Sur chaque kiosque jaune de la Kenya Charity Sweepstake figure le dessin d’un index, tendu en direction des passants, qui attire l’attention sur le slogan suivant : « You win. Charity wins. Everybody wins » (fig. 1). Le slogan fait référence à la politique de l’entreprise, celle-ci reversant un certain montant de ses recettes à des associations caritatives établies dans différentes régions du pays. Désigné dans la foule des passants comme client potentiel par ce doigt pointé sur lui, le badaud est ainsi interpellé, dans une intéressante combinaison sémiotique, d’un triple point de vue : il est à la fois l’individu qui touche le jackpot, la personne qui reçoit ou dispense la charité, et le membre d’une entité plus large, composée de tous les citoyens kenyans.

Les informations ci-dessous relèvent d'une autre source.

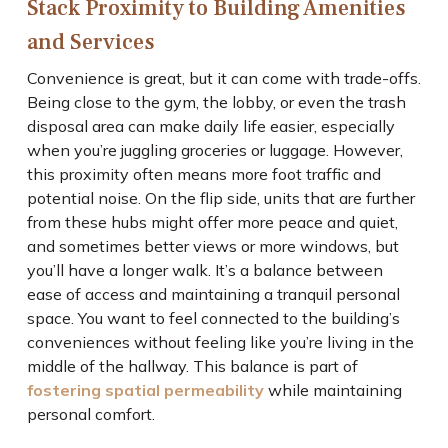
Stack Proximity to Building Amenities
and Services
Convenience is great, but it can come with trade-offs.
Being close to the gym, the lobby, or even the trash
disposal area can make daily life easier, especially
when you’re juggling groceries or luggage. However,
this proximity often means more foot traffic and
potential noise. On the flip side, units that are further
from these hubs might offer more peace and quiet,
and sometimes better views or more windows, but
you’ll have a longer walk. It’s a balance between
ease of access and maintaining a tranquil personal
space. You want to feel connected to the building’s
conveniences without feeling like you’re living in the
middle of the hallway. This balance is part of
fostering spatial permeability
while maintaining
personal comfort.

Dans ce contexte, il est éclairant de prêter attention à l’une des versions préliminaires du Rapport de la Commission des paris, jeux et loteries [11]]. Rédigé entre 1952 et 1953 par un groupe d’administrateurs coloniaux, il ouvre la voie à la nationalisation des jeux d’argent après l’indépendance (Van Wyk 2012 : 44-46). Ses auteurs commencent par établir qu’il s’agit désormais d’un fait impossible à éradiquer facilement :
[…] Les paris sont très répandus à Nairobi ainsi, sans doute, qu’à Mombasa, malgré leur caractère clairement illégal. Lorsque le témoin de la police a été interrogé sur les raisons qui les empêchaient d’arrêter les bookmakers opérant illégalement, celui-ci a répondu : « C’est accepté depuis si longtemps que nous estimons que ce n’est pas à la police d’en assumer la responsabilité » (KNA AG/42/274, 4).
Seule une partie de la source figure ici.